The status of the three Guardsmen who were aboard the UH-60 Black Hawk at the time it went down was unknown.
The UH-60 Black Hawk lost communication with the tower about 2:05 p.m. on Thursday while it was conducting a maintenance test flight, according to the Minnesota National Guard.
According to emergency radio calls, the helicopter called in a “mayday” about nine minutes after takeoff. Imagery from later in the afternoon showed what appeared to be wreckage from the Black Hawk just inside a tree line following an intense search effort.

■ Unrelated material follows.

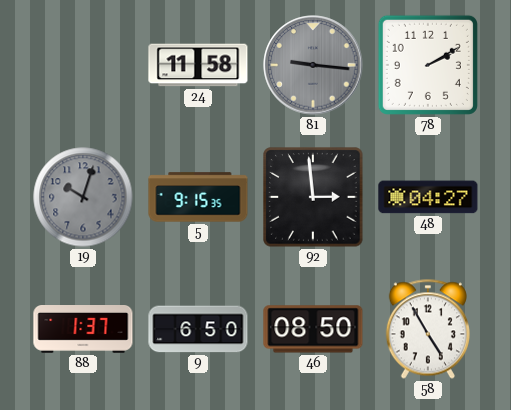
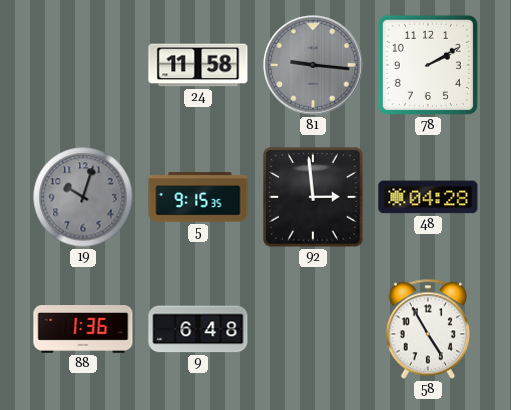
48: 04:27 -> 04:28
88: 1:37 -> 1:36
9: 6:50 -> 6:48
46: 08:50 -> none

“The Minnesota Army National Guard is currently trying to work with local authorities in St. Cloud based on its flight pattern,” Army Col. Joe Sharkey, director of communications for the Minnesota National Guard, told ABC News after the helicopter was reported missing.
Information about the helicopter’s flight destination was not immediately available, Sharkey said.
“The Minnesota Army National Guard is currently trying to work with local authorities in St. Cloud based on its flight pattern,” Sharkey told ABC News.
In September, one soldier was killed and three others were injured during an Army helicopter accident at the Joint Readiness Training Center and Fort Polk training area in Louisiana.
A spokesperson for Fort Polk told ABC News at the time that the helicopter was a UH-60 Black Hawk medevac unit comprised of four soldiers that crashed while en route to pick up another soldier needing treatment for heat-related symptoms.
It was unclear what caused that crash, but the spokesperson said that the weather was clear and the helicopter did not strike power lines.
Then in November, two Apache pilots were killed during a helicopter crash in eastern Afghanistan. Initial indications were that the helicopter was not brought down by enemy fire.